When it comes to divisions by nation, race, gender or religion that are fostered and provoked and used by people like Bush or Bin Laden to purse a violent agenda, Obama's doctrine of common ground should be the standard for bridging differences, achieving peace, and saving humanity from its worst possibilities.
Those of us who see the world, especially under capitalism, systemically divided by class will pause at these words. We must concur with the the claim for common humanity and equality. It is a basic tenet of the socialist doctrine.
But not all ground is common, and it is class that makes that a reality. There are very real and likely unbridgeable differences that cause some capitalists to lick their lips and ready their money belts when a jingoist president calls for a crusade on Muslim people.

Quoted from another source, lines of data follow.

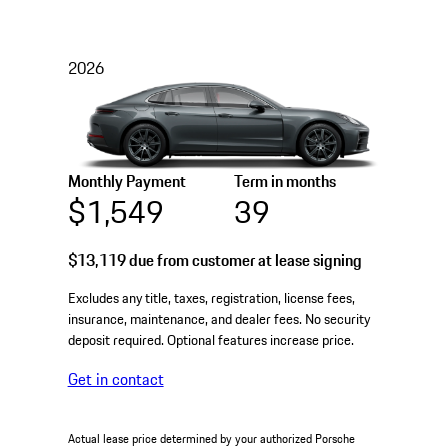
2026
Monthly Payment
Term in months
$1,549
39
$13,119
due from customer at lease signing
Excludes any title, taxes, registration, license fees,
insurance, maintenance, and dealer fees. No security
deposit required. Optional features increase price.
Get in contact
Actual lease price determined by your authorized Porsche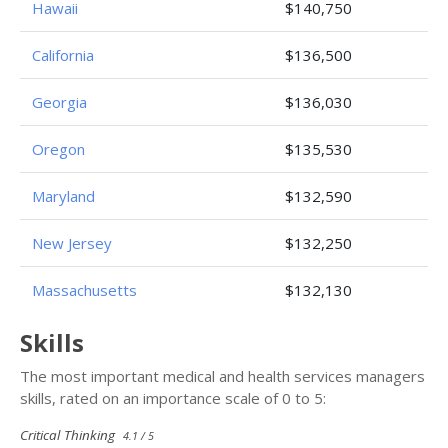
Hawaii
$140,750
California
$136,500
Georgia
$136,030
Oregon
$135,530
Maryland
$132,590
New Jersey
$132,250
Massachusetts
$132,130
Skills
The most important medical and health services managers
skills, rated on an importance scale of 0 to 5:
Critical Thinking
4.1 / 5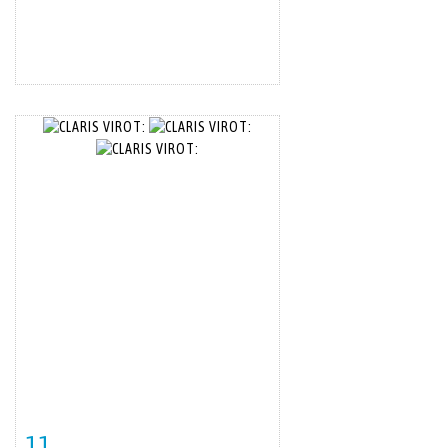
11
Item detail
Zoom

Such differences also prompt some capitalists to resist to the end the expansion of public health care to all Americans, or the right to organize unions to all workers, or the imposition of penalties on the corporations that are poisoning our air and water.
That is why struggle, non-violent but militant, peaceful but relentless, is still our class duty. And it is equally righteous for us to use the Obama doctrine of equality as our own rallying cry in that struggle.